There were two publicized town hall meetings held at the Grand Lake Community Center on Tuesday, September 29, 2020; and Thursday, October 1, 2020, to discuss and hear from the laity. Both meetings were productive and insightful.
The Catholic faithful were asked to submit their suggestions, thoughts, and concerns to Monsignor Daniel Torres, Vicar General, by November 15, 2020.
After gathering all the survey responses, emails, and consultation with the Presbyteral Council of the Diocese of Lake Charles, a recommendation was given to Bishop Provost. Overall, parishioners expressed regret that they had lost all their churches to the storm but understood that it might not be possible for all of them to be rebuilt due to lack of funding, population, support, etc., not to mention more destructive hurricanes.
The decision to amalgamate Our Lady Star of the Sea Catholic Church, Grand Chenier Catholic Church, and Sacred Heart of Jesus Catholic Church in Creole and relocate to Sweetlake was the logical choice given the elevation of the property. The new church will be built on Cameron Ridge, the highest point of elevation in Cameron Parish. Another benefit is that the property is owned by the Diocese of Lake Charles where St. Patrick’s Chapel stood.
Following Hurricane Rita in 2005, and Hurricane Ike in 2008, the only Masses on the coast for nearly six years were celebrated at St. Patrick’s Chapel, and people seemed accommodated to it.
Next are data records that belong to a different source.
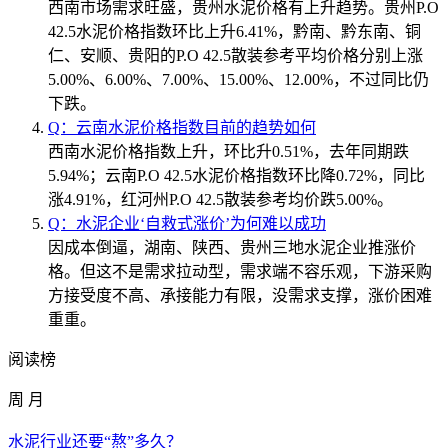
西南市场需求旺盛，贵州水泥价格有上升趋势。贵州P.O
42.5水泥价格指数环比上升6.41%，黔南、黔东南、铜
仁、安顺、贵阳的P.O 42.5散装参考平均价格分别上涨
5.00%、6.00%、7.00%、15.00%、12.00%，不过同比仍
下跌。
Q：云南水泥价格指数目前的趋势如何
西南水泥价格指数上升，环比升0.51%，去年同期跌
5.94%；云南P.O 42.5水泥价格指数环比降0.72%，同比
涨4.91%，红河州P.O 42.5散装参考均价跌5.00%。
Q：水泥企业‘自救式涨价’为何难以成功
因成本倒逼，湖南、陕西、贵州三地水泥企业推涨价
格。但这不是需求拉动型，需求端不容乐观，下游采购
方接受度不高、承接能力有限，没需求支撑，涨价困难
重重。
阅读榜
周
月
水泥行业还要“熬”多久？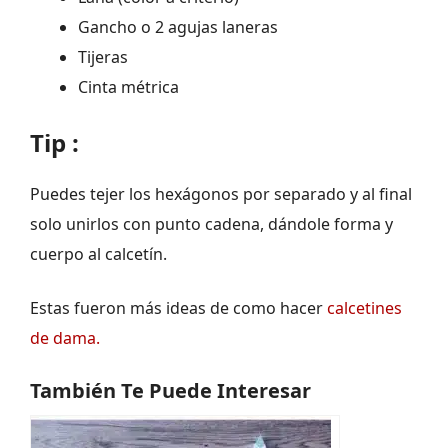
Gancho o 2 agujas laneras
Tijeras
Cinta métrica
Tip :
Puedes tejer los hexágonos por separado y al final
solo unirlos con punto cadena, dándole forma y
cuerpo al calcetín.
Estas fueron más ideas de como hacer
calcetines
de dama.
También Te Puede Interesar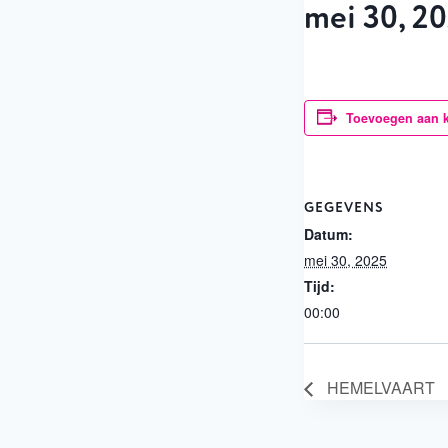
mei 30, 2
Toevoegen aan 
GEGEVENS
Datum:
mei 30, 2025
Tijd:
00:00
HEMELVAART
The current situation is similar.
The Decree of Amalgamation issued on January 8, 2021, may be found in its entirety at http://www.lcdiocese.org/3-news/3084-bishop-provost-issues-decree-on-coastal-parishes. Following the date of issue, a time period for appeal passed without any comments. The amalgamation was effective February 2, 2021.
4. Are Masses being celebrated in Cameron Parish?
Yes. Accommodations are available for Masses in Cameron Parish at the following locations:
- St. Mary of the Lake Catholic Church, 11054 Highway 384 (Big Lake) — Sunday: 10:00 a.m.; and Saturday Vigil, 4:00 p.m. NOTE: Masses are celebrated in the Church Hall.
- Sacred Heart of Jesus Catholic Church, East Cameron — Saturday Vigil, 4:00 p.m., 163 Mallard Lane, Creole (temporary location); Saturday Vigil, 5:30 p.m., 5657 Grand Chenier Highway, Grand Chenier (temporary location); Sunday, 8:00 a.m., St. Mary of the Lake Catholic Church, 11054 Highway 384 (Big Lake)
- St. Peter the Apostle Catholic Church, 1210 Main Street, Hackberry — Sunday, 8:00 a.m. and 4:00 p.m.; and Saturday Vigil, 4:00 p.m.
- Our Lady of the Assumption Catholic Church, 6470 Gulf Beach Highway — Sunday, 11:00 a.m.
5. How are projects given priority?
Necessity is what drives priority. For example, destroyed buildings are a priority. However, a parish may decide not to rebuild or to replace, or they might decide to rebuild and relocate. This is a decision made by the church parish.
6. Why are there delays in some projects?
Delays occur for many reasons. There are environmental issues, funding issues, legal questions, delays in delivery of construction material, issues with theft, and fulfilling government regulations for FEMA and other agencies. Delays also occur because of problems in obtaining certified contractors and skilled workers for projects.
7. How long will the Diocese be involved in the rebuild or recovery effort?
With damage and destruction to more than 500 structures, valued at more than $135 million, recovery will be lengthy, requiring patience and hard work. Recovery for this reason is a cooperative effort between the parishes, their pastors and parishioners, and the Diocese, which oversees the recovery.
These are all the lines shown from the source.